Dad did well. He sent three children through college and he and mom traveled a bit in retirement. He did it all in a business that places a high value on being prepared for the future. Insurance is an industry that tries to take the uncertainty out of life . . . where will I live? How will I take care of myself? What if I get sick? Will I have enough to . . . ??? One insurance company’s slogan says it pretty clearly, “to take the IF out of life”.
Hearing the gospel this Sunday, one might think Jesus would have made a lousy insurance salesman. “Therefore, do not worry about your life, what you will eat, or what you will wear . . . look at the birds in the sky, they gather nothing into barns yet, God feeds them.” Or, “learn from the lilies of the field, they neither work nor worry, yet not even King Solomon was dressed as fine as they.” Don’t worry.
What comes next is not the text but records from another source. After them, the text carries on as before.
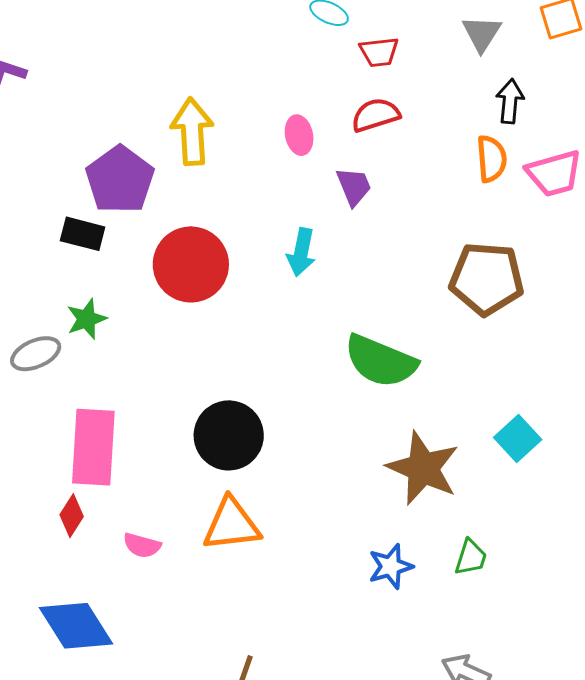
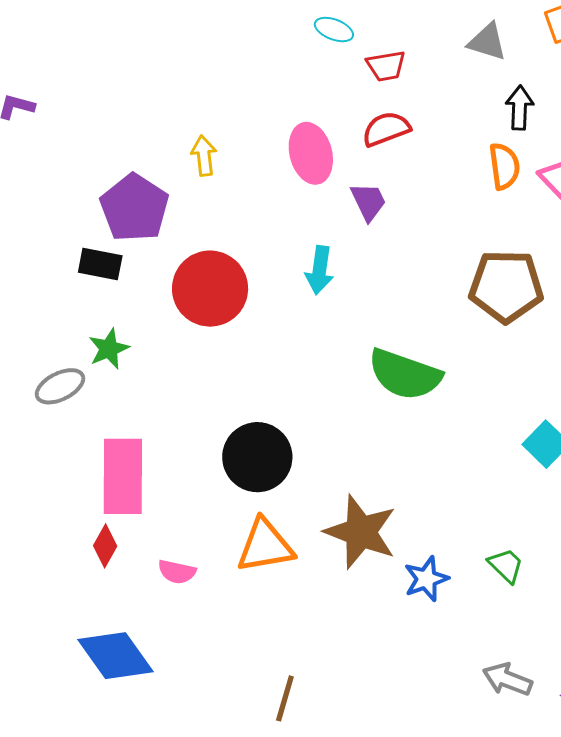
gray triangle: (482, 34) -> (487, 42), turned -42
yellow arrow: (192, 131) -> (204, 156), size x0.6
pink ellipse: (299, 135) -> (311, 153), size x1.5
brown star: (423, 468) -> (361, 532), moved
green trapezoid: (471, 557) -> (506, 565), turned -60

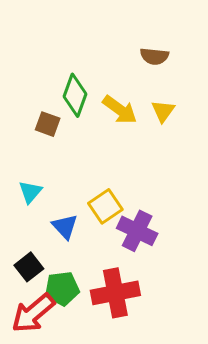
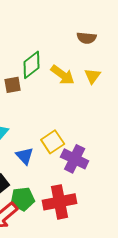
green diamond: (75, 95) -> (32, 65), turned 32
brown square: (48, 124) -> (13, 85), turned -30

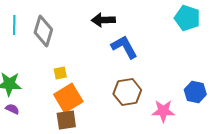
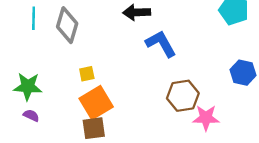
brown hexagon: (127, 92) -> (183, 96), moved
blue hexagon: (195, 92) -> (243, 73), moved

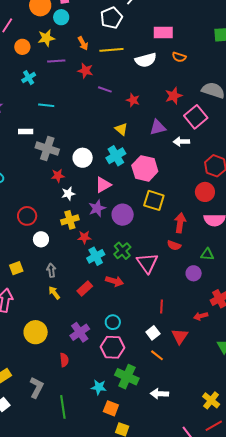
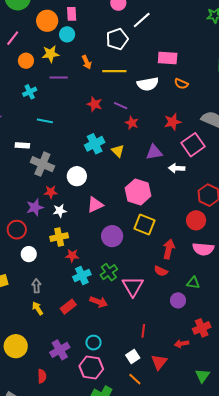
red star: (85, 71) -> (95, 104), moved
purple line: (105, 89) -> (121, 106), moved
cyan cross: (116, 156) -> (95, 144), moved
purple star: (97, 208) -> (35, 207), moved

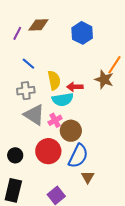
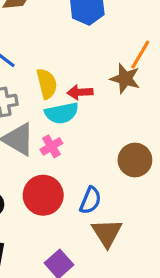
brown circle: (71, 131) -> (135, 160), moved
blue semicircle: (78, 156) -> (90, 200), size x0.7
brown triangle: (88, 177) -> (107, 233), size x1.5

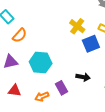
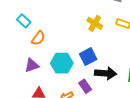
blue square: (91, 44) -> (88, 57), moved
black arrow: (83, 77) -> (106, 73), size x1.5

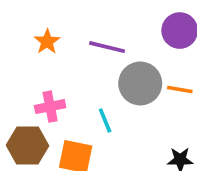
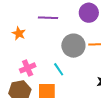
purple line: (107, 47) -> (48, 18), moved

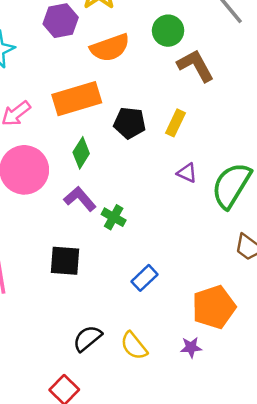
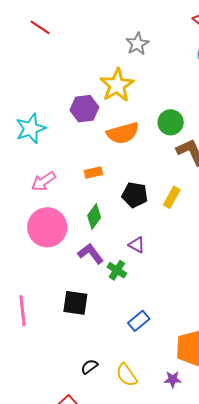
orange rectangle: (77, 99) -> (93, 173), size x0.5
purple triangle: (187, 173) -> (137, 245), moved
black semicircle: (87, 338) -> (89, 367), size x0.7

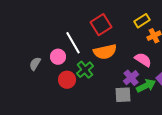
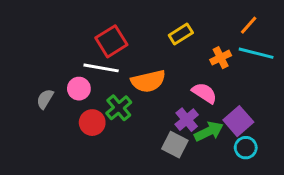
yellow rectangle: (142, 21) -> (181, 34), moved
red square: (101, 25) -> (111, 41), moved
white line: (73, 43) -> (101, 68), turned -50
gray square: (123, 95) -> (175, 145), turned 30

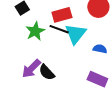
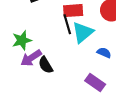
black line: (59, 29) -> (67, 24), turned 42
green star: (35, 31) -> (22, 40), moved

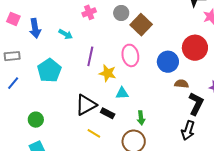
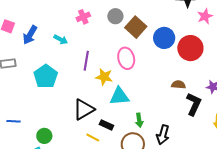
blue arrow: (35, 28) -> (30, 35), turned 42
blue circle: (168, 62) -> (164, 38), moved
blue line: (13, 83) -> (13, 121), moved, turned 56
cyan triangle: (122, 93) -> (119, 96), size x1.5
black rectangle: (108, 113) -> (106, 125), moved
green circle: (36, 120) -> (44, 136), moved
black arrow: (188, 130) -> (163, 135), moved

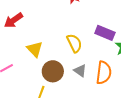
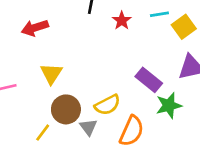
yellow semicircle: (74, 43) -> (107, 105), moved, turned 72
gray triangle: (80, 71) -> (88, 127), moved

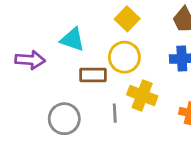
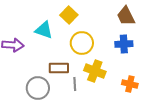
yellow square: (127, 19) -> (69, 15), moved
brown rectangle: (93, 75) -> (59, 68), moved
Be happy. Right?
The “don’t worry” part doesn’t mean we don’t work hard to earn our food and lodging. The apostles were fisher-men, St. Paul was a tent maker, Jesus worked as a carpenter. The Parable of the Talents (three servants, given different sums of money) shows us that God expects a return on His investment. “Why didn’t you at least put my money in the bank to gain interest?” There’s a common sense to living in this world which we must heed.
So what’s the point of the gospel this Sunday? Do your best to secure what you need in this life. This is our duty as members of family and community. BUT . . . don’t let getting these things become the most important thing you do. “Seek first the Kingdom of God and (guess what?) all that you need will be given to you.” Mt. 6:25ff
How do you seek God’s Kingdom? Seek out goodness rather than evil, generosity rather than selfishness, forgiveness rather than resentment, kindliness over spite, courage over cowardice, patience rather than anger. In other words, live as Christ has shown us.
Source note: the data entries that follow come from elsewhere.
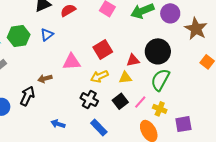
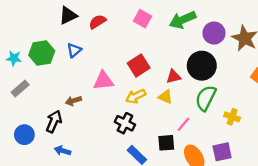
purple circle: (170, 13) -> (214, 33), moved
yellow triangle: (125, 78) -> (166, 97), turned 32
black square: (120, 101) -> (166, 143), moved, turned 35
yellow cross: (160, 109) -> (232, 117), moved
blue arrow: (58, 124) -> (63, 151), moved
purple square: (183, 124) -> (222, 152), moved

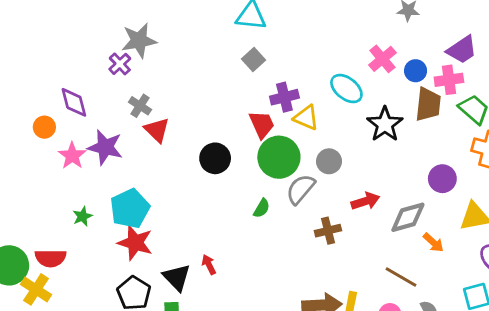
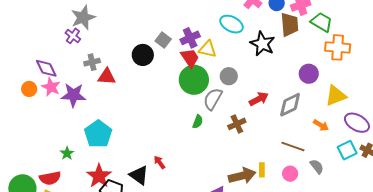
gray square: (254, 60) -> (163, 40), moved
gray cross: (140, 106) -> (92, 62), turned -35
red trapezoid: (262, 124) -> (190, 58), moved
red triangle: (157, 130) -> (107, 77), turned -30
pink star: (72, 156) -> (51, 87), moved
black circle: (215, 158) -> (143, 55), moved
green semicircle: (262, 208) -> (198, 122), moved
green star: (82, 216) -> (67, 153), moved
red star: (135, 243) -> (99, 176), moved, turned 30
orange arrow: (433, 243) -> (321, 125), moved

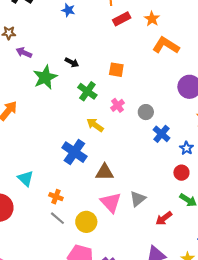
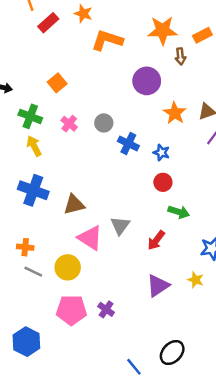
orange square: (116, 70) -> (57, 83), turned -35
yellow arrow: (95, 125) -> (34, 146), moved, turned 42

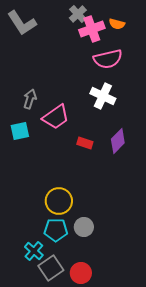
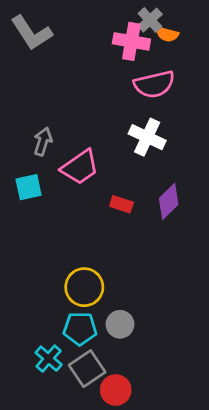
gray cross: (78, 14) -> (150, 20), moved
pink cross: (92, 29) -> (131, 41), turned 30
gray square: (51, 268) -> (87, 369), moved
Dear friends it doesn’t mean we’ll all get what we want in our lives, but it does mean we will get what we really need . . . what we really need to live our best lives, our God purposed lives.
Now, I can’t convince you of this promise of Christ. I can only try to witness to it with my own life. Each of us must ask Him to help with our needs and then trust that what happens to you is God’s loving will. “Oh Lord, give me the grace to trust in your plan and to be resolved to do my part for your Kingdom. Then do with me as you will.”
Do something kind for someone this week.